# Interpreting diagnostic plots

The objective of this notebook is to provide some insight into diagnositic plots. If we consider a plot as being "ok" or "not ok". What are we actually looking for.

_tldr; diagnostic plots are graphical representations of data that can be used to identify outliers, assess the normality of a dataset, detect heteroscedasticity, and assess the linearity of a regression model. They are used to diagnose potential problems with a dataset or model, and can help inform decisions about data pre-processing and model selection._

A good article delving into the various diagnostic plots can be found [here](https://data.library.virginia.edu/diagnostic-plots/). I have lent on this article much within this notebook.

We see four common diagnostic plots including scatter plots, histograms, boxplots, residual plots, and Q-Q plots. Our focus in this notebook will be those that are plotted by default in R, these include _Residual vs Fitted_ , _Normal Q-Q_, _Scale Location_, _Residual vs Leverage_. Each of these plots has a specific purpose and can help uncover different issues with a dataset or model. We will take a look at each one a break down what it measures, this will help us understand how we should be intreting the model fit.

## Residual vs Fitted
The residual versus fitted plot is a diagnostic plot used to assess the linearity of a regression model. It shows the residuals (the difference between the observed values and the predicted values) on the vertical axis and the predicted values (or fitted values) on the horizontal axis. If the points on the plot are randomly scattered around a horizontal line, then the regression model is linear. If the points form a pattern, such as a U-shape or a curve, then the model is not linear.

![residual vs fitted](./figures/22_11_29-hh-residual_vs_fitted.png)

ToDo: Show a full example of what an incorrect function looks like, this should include, true function (quadratic), model (linear), residuals and residual vs fitted.

## Normal Q-Q
A normal Q-Q (quantile-quantile) plot is a diagnostic plot used to assess the normality of a dataset. It compares the quantiles of a dataset with the quantiles of a normal distribution. If the points on the plot fall on a straight line, then the dataset is normally distributed. If the points deviate from the line, then the dataset is not normally distributed.
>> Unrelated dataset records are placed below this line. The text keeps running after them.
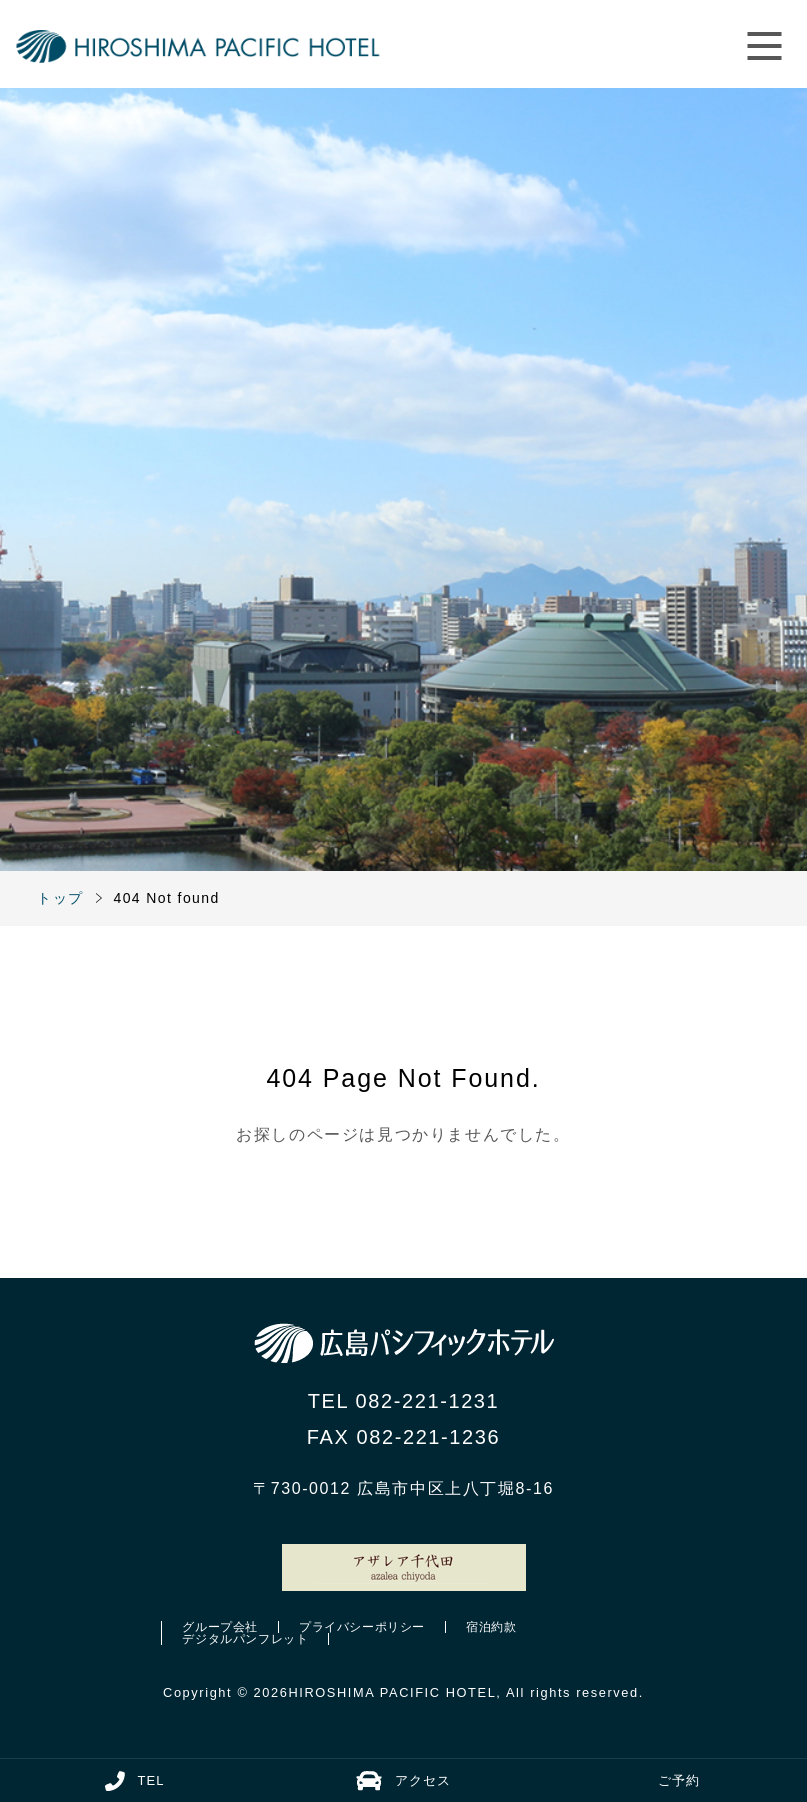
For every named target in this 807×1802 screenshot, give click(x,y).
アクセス (403, 1781)
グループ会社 (220, 1627)
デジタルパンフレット (245, 1639)
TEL (135, 1781)
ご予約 (679, 1780)
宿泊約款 (491, 1627)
![normal q-q](./figures/22_11_29-hh-normal_q_q.png)

ToDo: Show examples of various gaussian distributions and their corresponding q-q plots.

## Scale-Location

A scale location plot is a diagnostic plot used to detect heteroscedasticity (non-constant variance) in a dataset. It shows the square root of the standardized residuals (the difference between the observed values and the predicted values) on the vertical axis and the predicted values (or fitted values) on the horizontal axis. If the points on the plot are randomly scattered around a horizontal line, then the variance is constant. If the points form a pattern, such as a U-shape or a curve, then the variance is not constant.

![scale location](./figures/22_11_29-hh-scale_location.png)

ToDo: Show examples heteroscedatic models and non-heteroscedastic model and then show corresponding q-q plot.

Diagnostic plots are useful because they can help identify potential problems with a dataset or model. By visually inspecting diagnostic plots, data scientists can quickly identify outliers, assess the normality of a dataset, detect heteroscedasticity, and assess the linearity of a regression model. This can help inform decisions about data pre-processing and model selection.